🤖 AI Summary
This work addresses the performance degradation of large language models in long-context reasoning, which stems from attention dilution and reduced out-of-distribution generalization. Existing approaches typically rely on fixed context budgets, failing to accommodate the varying contextual demands of individual tokens. To overcome this limitation, the paper proposes UT-ACA, an adaptive context allocation framework that dynamically allocates context resources based on per-token uncertainty. UT-ACA integrates semantic embeddings and logit confidence to estimate uncertainty in real time and models its cumulative effect throughout decoding. When evidence is insufficient, the framework triggers context fallback, expansion, and token regeneration mechanisms. This approach enables on-demand context utilization for the first time, significantly reducing average context consumption while preserving generation quality and enhancing inference efficiency.
📝 Abstract
Long-context inference remains challenging for large language models due to attention dilution and out-of-distribution degradation.

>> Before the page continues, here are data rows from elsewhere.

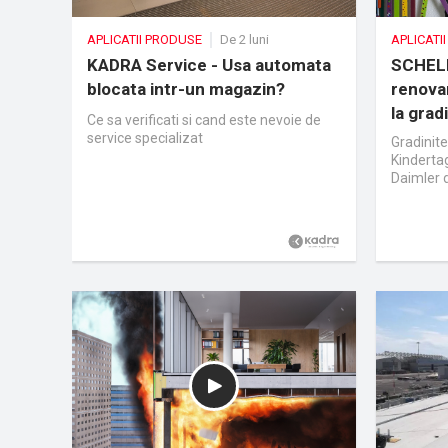
APLICATII PRODUSE
De 2 luni
APLICATI
KADRA Service - Usa automata
SCHELL
blocata intr-un magazin?
renovar
la grad
Ce sa verificati si cand este nevoie de
service specializat
Gradinite
Kindertag
Daimler 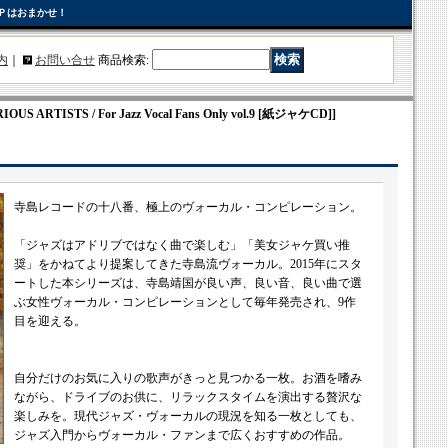
Ｐはおまかせ！
内
｜
お問い合せ
商品検索
:
S ARTISTS / For Jazz Vocal Fans Only vol.9 [紙ジャケCD]]
寺島レコードの十八番、極上のヴォーカル・コンピレーション。
「ジャズはアドリブではなく曲で楽しむ」「美女ジャケ買い推
奨」をかねてより提案してきた寺島流ヴォーカル。2015年にスタ
ートした本シリーズは、寺島靖国が良い声、良い音、良い曲で選
ぶ女性ヴォーカル・コンピレーションとして毎年発売され、9作
目を迎える。
自分だけのお気に入りの歌声がきっと見つかる一枚。お酒を嗜み
ながら、ドライブのお供に、リラックスタイムを演出する贅沢な
楽しみを。現代ジャズ・ヴォーカルの現況を知る一枚としても、
ジャズ入門からヴォーカル・ファンまで広くおすすめの作品。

Context selection mitigates this limitation by attending to a subset of key-value cache entries, yet most methods allocate a fixed context budget throughout decoding despite highly non-uniform token-level contextual demands. To address this issue, we propose Uncertainty-Triggered Adaptive Context Allocation (UT-ACA), an inference-time framework that dynamically adjusts the context window based on token-wise uncertainty. UT-ACA learns an uncertainty detector that combines semantic embeddings with logit-based confidence while accounting for uncertainty accumulation across decoding steps. When insufficient evidence is indicated, UT-ACA selectively rolls back, expands the context window, and regenerates the token with additional support. Experiments show that UT-ACA substantially reduces average context usage while preserving generation quality in long-context settings.